Stored data entries
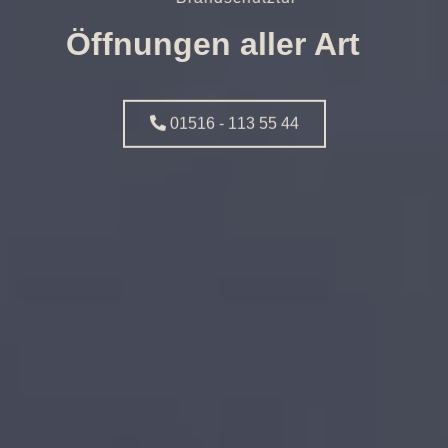
Öffnungen aller Art
01516 - 113 55 44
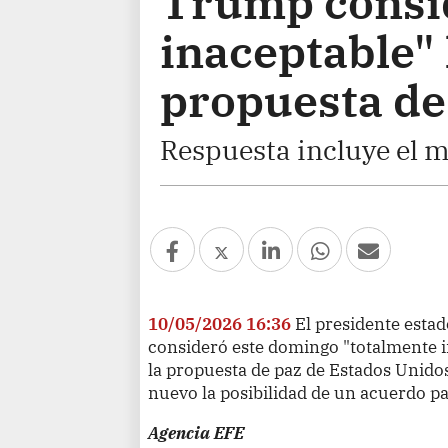
Trump consi
inaceptable" 
propuesta de
Respuesta incluye el 
10/05/2026 16:36
El presidente est
consideró este domingo "totalmente in
la propuesta de paz de Estados Unidos
nuevo la posibilidad de un acuerdo pa
Agencia EFE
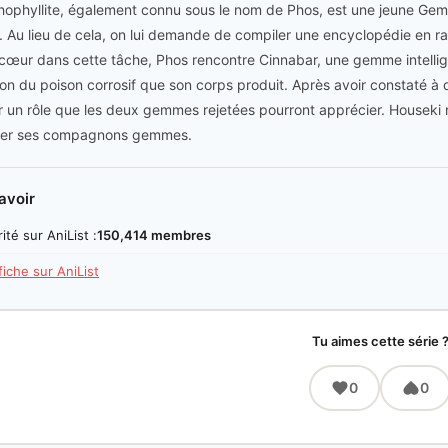
ophyllite, également connu sous le nom de Phos, est une jeune Gemme 
. Au lieu de cela, on lui demande de compiler une encyclopédie en rai
cœur dans cette tâche, Phos rencontre Cinnabar, une gemme intelligente
son du poison corrosif que son corps produit. Après avoir constaté à
r un rôle que les deux gemmes rejetées pourront apprécier. Houseki no
ger ses compagnons gemmes.
avoir
ité sur AniList :
150,414 membres
 fiche sur AniList
Tu aimes cette série 
0
0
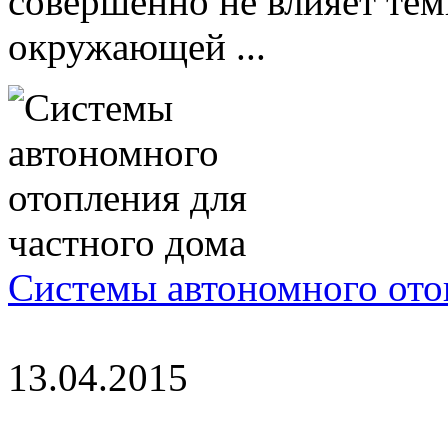
совершенно не влияет тем
окружающей ...
Системы автономного ото
13.04.2015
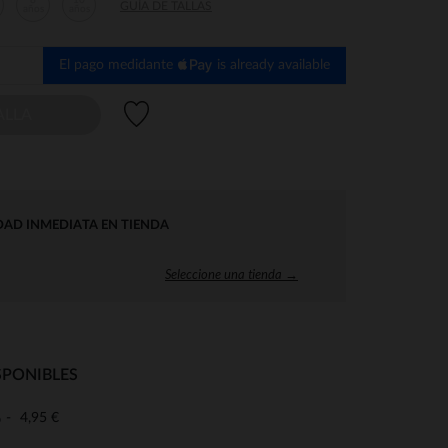
8
10
GUÍA DE TALLAS
años
años
El pago medidante
is already available
Lista de deseos
ALLA
DAD INMEDIATA EN TIENDA
Seleccione una tienda →
SPONIBLES
4,95 €
o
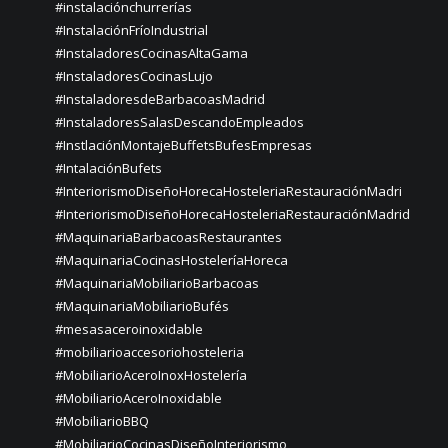
#instalaciónchurrerías
#InstalaciónFríoIndustrial
#InstaladoresCocinasAltaGama
#InstaladoresCocinasLujo
#InstaladoresdeBarbacoasMadrid
#InstaladoresSalasDescandoEmpleados
#InstlaciónMontajeBuffetsBufesEmpresas
#IntalaciónBufets
#InteriorismoDiseñoHorecaHosteleriaRestauraciónMadri
#InteriorismoDiseñoHorecaHosteleriaRestauraciónMadrid
#MaquinariaBarbacoasRestaurantes
#MaquinariaCocinasHosteleríaHoreca
#MaquinariaMobiliarioBarbacoas
#MaquinariaMobiliarioBufés
#mesasaceroinoxidable
#mobiliarioaccesoriohosteleria
#MobiliarioAceroInoxHostelería
#MobiliarioAceroInoxidable
#MobiliarioBBQ
#MobiliarioCocinasDiseñoInteriorismo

*TASK INSTRUCTIONS*: What is needed is an exact copy of every entry, with the pictures removed.

*THE ANSWER*:
Öffnungen aller Art
01516 - 113 55 44
Trump consi
inaceptable" 
propuesta de
Respuesta incluye el 
10/05/2026 16:36
El presidente est
consideró este domingo "totalmente in
la propuesta de paz de Estados Unidos
nuevo la posibilidad de un acuerdo pa
Agencia EFE
ophyllite, également connu sous le nom de Phos, est une jeune Gemme 
. Au lieu de cela, on lui demande de compiler une encyclopédie en rai
cœur dans cette tâche, Phos rencontre Cinnabar, une gemme intelligente
son du poison corrosif que son corps produit. Après avoir constaté à
r un rôle que les deux gemmes rejetées pourront apprécier. Houseki no
ger ses compagnons gemmes.
avoir
ité sur AniList :
150,414 membres
 fiche sur AniList
Tu aimes cette série 
0
0
совершенно не влияет тем
окружающей ...
Системы автономного ото
13.04.2015
8
10
GUÍA DE TALLAS
años
años
El pago medidante
is already available
Lista de deseos
ALLA
DAD INMEDIATA EN TIENDA
Seleccione una tienda →
SPONIBLES
4,95 €
o
#instalaciónchurrerías
#InstalaciónFríoIndustrial
#InstaladoresCocinasAltaGama
#InstaladoresCocinasLujo
#InstaladoresdeBarbacoasMadrid
#InstaladoresSalasDescandoEmpleados
#InstlaciónMontajeBuffetsBufesEmpresas
#IntalaciónBufets
#InteriorismoDiseñoHorecaHosteleriaRestauraciónMadri
#InteriorismoDiseñoHorecaHosteleriaRestauraciónMadrid
#MaquinariaBarbacoasRestaurantes
#MaquinariaCocinasHosteleríaHoreca
#MaquinariaMobiliarioBarbacoas
#MaquinariaMobiliarioBufés
#mesasaceroinoxidable
#mobiliarioaccesoriohosteleria
#MobiliarioAceroInoxHostelería
#MobiliarioAceroInoxidable
#MobiliarioBBQ
#MobiliarioCocinasDiseñoInteriorismo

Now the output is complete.